Her şey, merakla sürülen Agugn, bir yürüyüş sırasında dövülmüş yoldan çıktığı sıradan bir günde başladı. Dusk düştükçe umutsuzca kaybolduğunu fark etti. Yoğun orman onu yutmuş gibiydi ve kemiklerine sürünen bir dehşet yerleşti. Bu arada, Agug'un yokluğunu fark eden Arip, onları bekleyen dehşetten habersiz, arkadaşını bulmak için yola çıktı.
Arip ararken, "Güney Meraung köyü" yazan eski, aşırı büyümüş bir işarete rastladı. Bir titreme omurgasını düşürdü, ancak Agung'u bulma kararlılığı onu ileri itti.

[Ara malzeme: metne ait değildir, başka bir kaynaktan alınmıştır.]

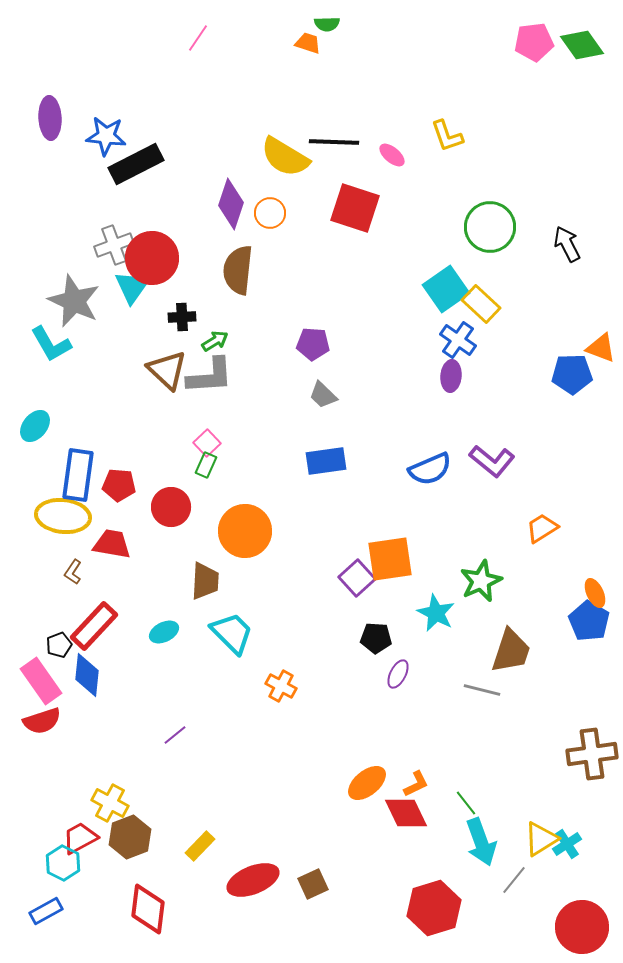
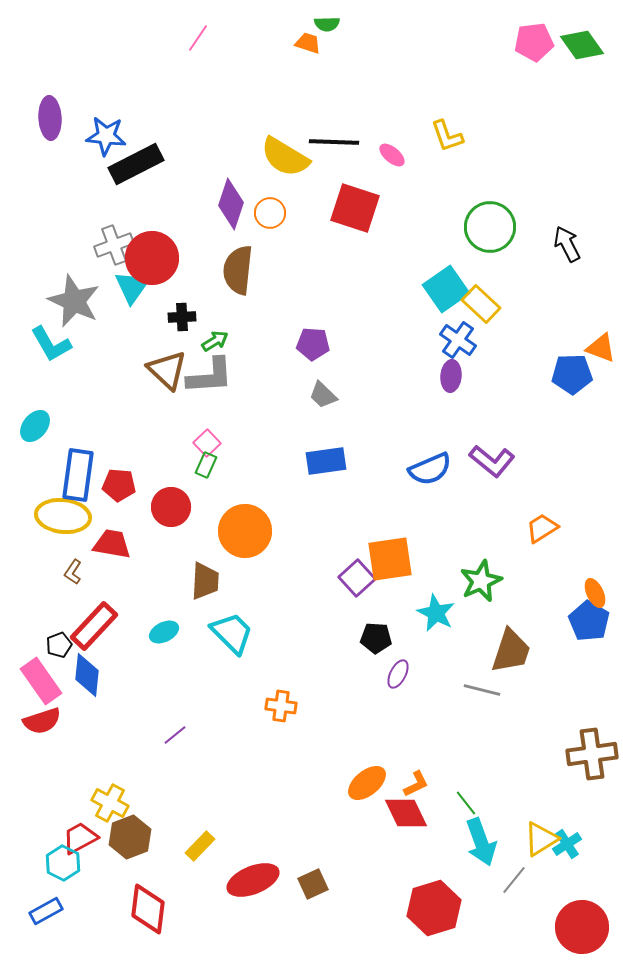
orange cross at (281, 686): moved 20 px down; rotated 20 degrees counterclockwise
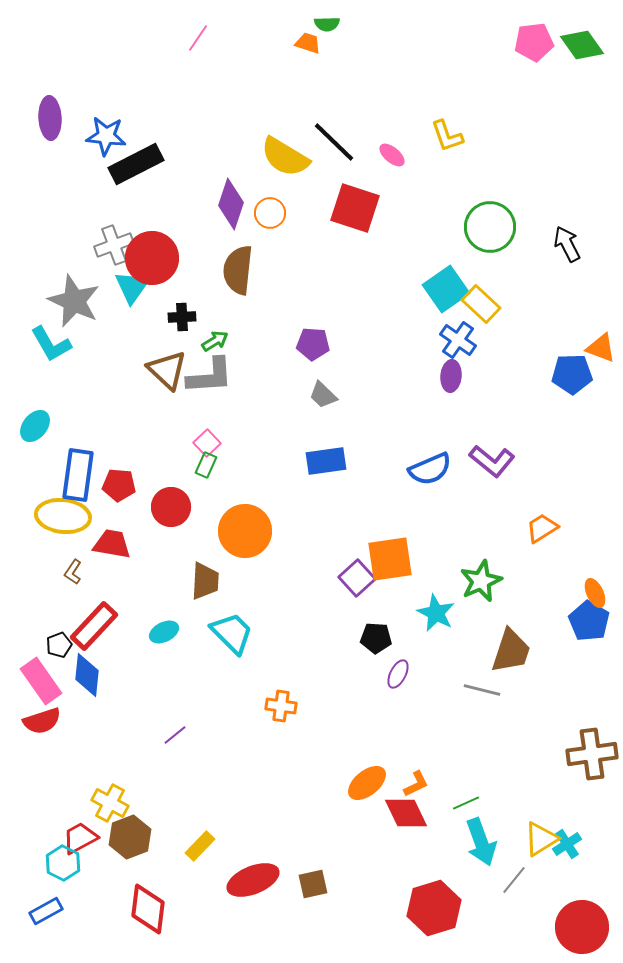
black line at (334, 142): rotated 42 degrees clockwise
green line at (466, 803): rotated 76 degrees counterclockwise
brown square at (313, 884): rotated 12 degrees clockwise
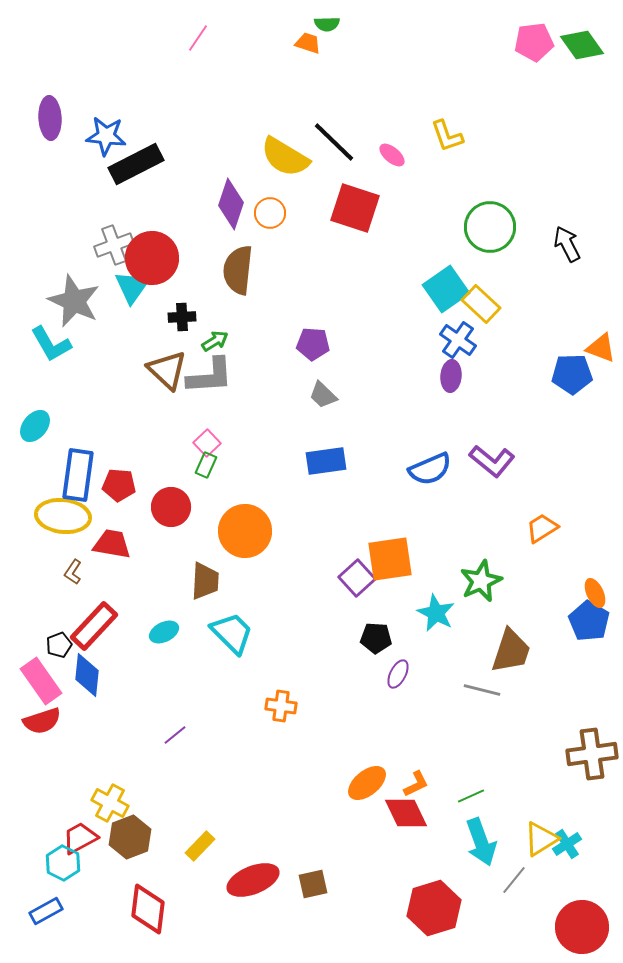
green line at (466, 803): moved 5 px right, 7 px up
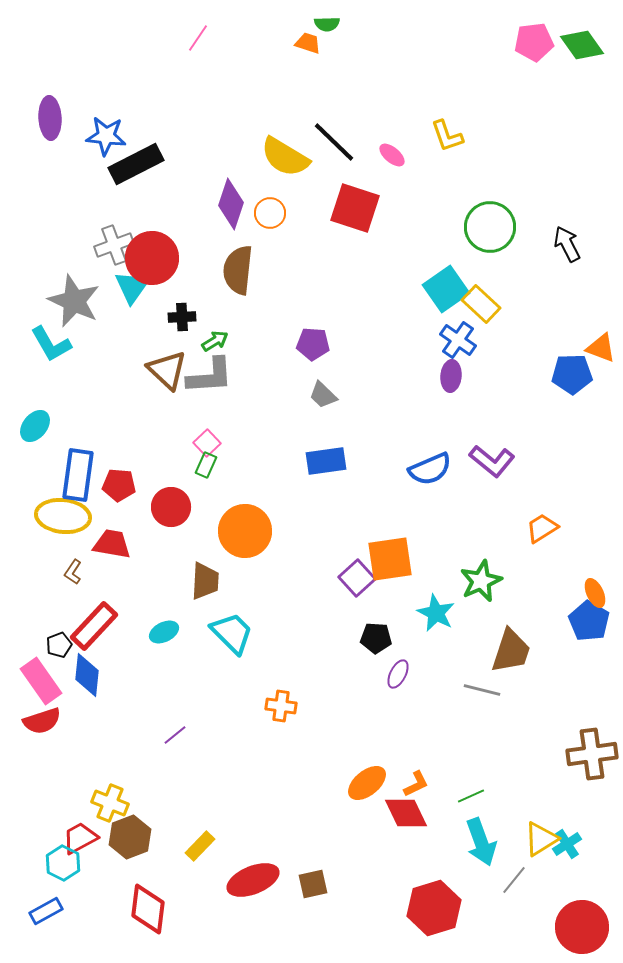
yellow cross at (110, 803): rotated 6 degrees counterclockwise
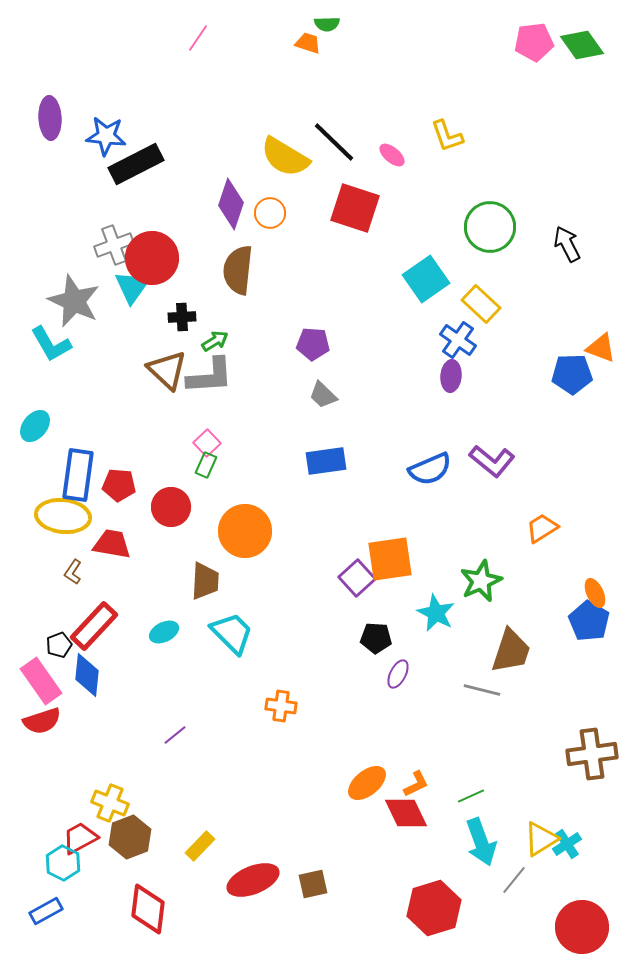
cyan square at (446, 289): moved 20 px left, 10 px up
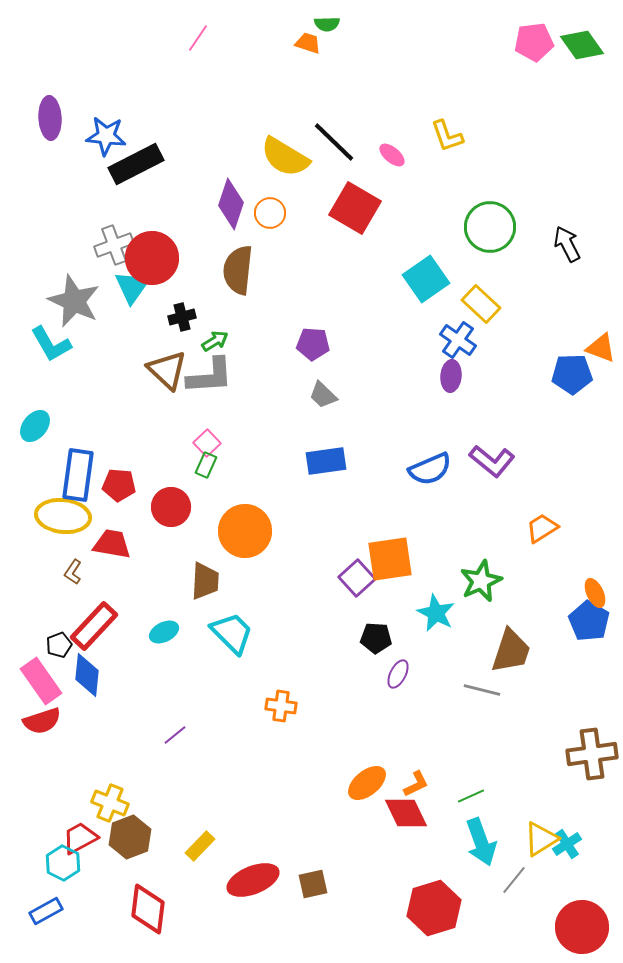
red square at (355, 208): rotated 12 degrees clockwise
black cross at (182, 317): rotated 12 degrees counterclockwise
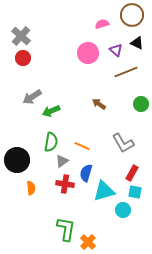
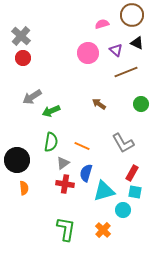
gray triangle: moved 1 px right, 2 px down
orange semicircle: moved 7 px left
orange cross: moved 15 px right, 12 px up
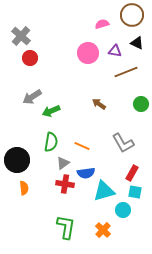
purple triangle: moved 1 px left, 1 px down; rotated 32 degrees counterclockwise
red circle: moved 7 px right
blue semicircle: rotated 114 degrees counterclockwise
green L-shape: moved 2 px up
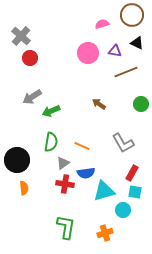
orange cross: moved 2 px right, 3 px down; rotated 28 degrees clockwise
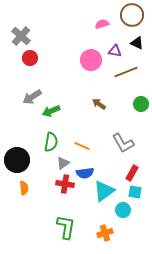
pink circle: moved 3 px right, 7 px down
blue semicircle: moved 1 px left
cyan triangle: rotated 20 degrees counterclockwise
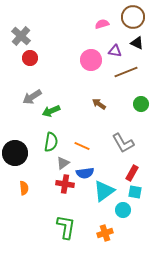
brown circle: moved 1 px right, 2 px down
black circle: moved 2 px left, 7 px up
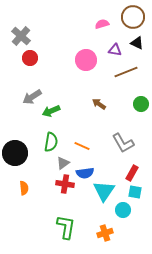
purple triangle: moved 1 px up
pink circle: moved 5 px left
cyan triangle: rotated 20 degrees counterclockwise
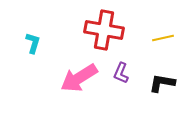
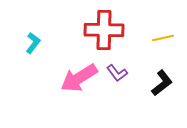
red cross: rotated 9 degrees counterclockwise
cyan L-shape: rotated 20 degrees clockwise
purple L-shape: moved 4 px left; rotated 60 degrees counterclockwise
black L-shape: rotated 132 degrees clockwise
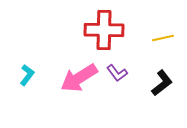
cyan L-shape: moved 6 px left, 32 px down
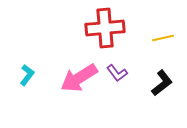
red cross: moved 1 px right, 2 px up; rotated 6 degrees counterclockwise
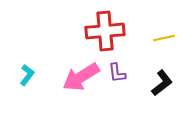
red cross: moved 3 px down
yellow line: moved 1 px right
purple L-shape: rotated 30 degrees clockwise
pink arrow: moved 2 px right, 1 px up
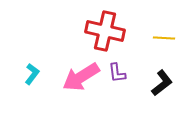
red cross: rotated 18 degrees clockwise
yellow line: rotated 15 degrees clockwise
cyan L-shape: moved 5 px right, 1 px up
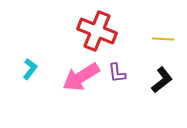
red cross: moved 8 px left; rotated 9 degrees clockwise
yellow line: moved 1 px left, 1 px down
cyan L-shape: moved 2 px left, 5 px up
black L-shape: moved 3 px up
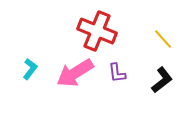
yellow line: rotated 45 degrees clockwise
pink arrow: moved 6 px left, 4 px up
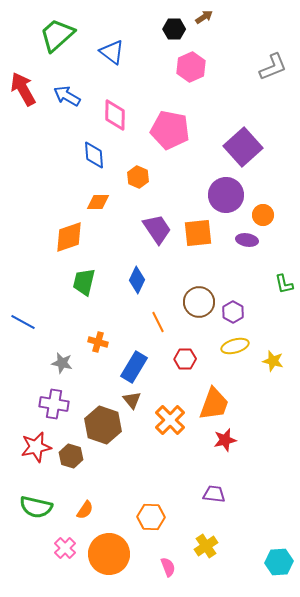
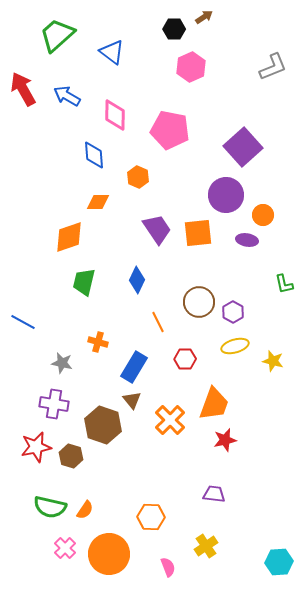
green semicircle at (36, 507): moved 14 px right
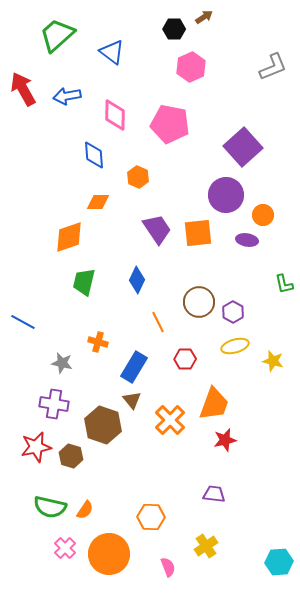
blue arrow at (67, 96): rotated 40 degrees counterclockwise
pink pentagon at (170, 130): moved 6 px up
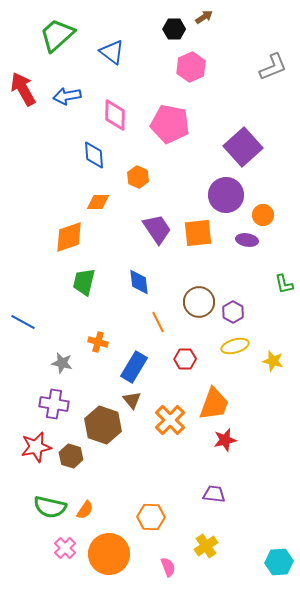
blue diamond at (137, 280): moved 2 px right, 2 px down; rotated 32 degrees counterclockwise
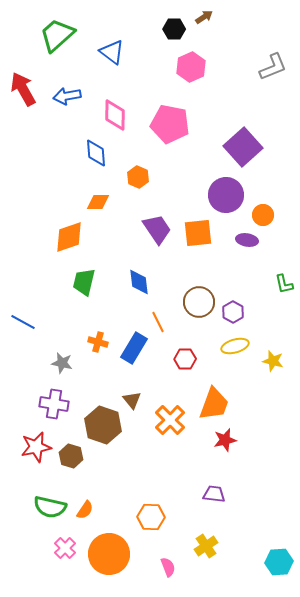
blue diamond at (94, 155): moved 2 px right, 2 px up
blue rectangle at (134, 367): moved 19 px up
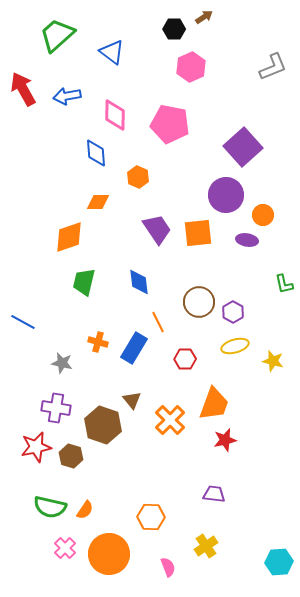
purple cross at (54, 404): moved 2 px right, 4 px down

Köy, harap evler ve sadece yaprakların hışırtmasıyla kırılan ürkütücü bir sessizlik ile terk edildi.
Arip'in kalbi, sesi ıssız sokaklarda yankılanan Agung'a seslendi. Aniden, yardım için hafif bir ağlama duydu. Sesin ardından Agung'un eski, ufalanan bir evde sıkıştığını buldu. Yardım ARIP üzerinde yıkandı, ancak kısa ömürlü oldu. Yaklaştıkça hava soğutuldu ve kötü niyet duygusu onları kuşattı.
Solgun ve titreyen agung, köyün karanlık sırrı hakkında fısıldadı. Köyü rahatsız eden bir lanetle uyardığı hayalet görünüşlerle karşılaşmıştı. Toprağa bağlı ruhlar, girmeye cesaret eden herkesi tuzağa düşürmeye çalıştı. Arip, şüpheci olsa da, ikisini de tutan hissedilir korkuyu inkar edemedi.
Kaçmaya çalıştıklarında köy uğursuz niyetle canlanıyor gibiydi. Gölgeler doğal olmayan bir şekilde hareket etti ve fısıltılar havayı doldurdu ve kalmaya çağırdı. Arkadaşlar koştu, kalpleri yarıştı, köyün kötü niyetli enerjisi onları çekmeye çalıştı. Umut kaybolmuş gibi göründüğünde, köyün sınırına rastladılar, lanetli tutuşundan kurtuldular.
Nefessiz ve sarsıldı, Agug ve Arip bir daha asla Güney Meraung köyünden bahsetmeme sözü verdi. Ama o korkunç gecenin anısı onları perili yaptı, bilinmeyente gizlenen tehlikeleri ürpertici bir hatırlatıcı.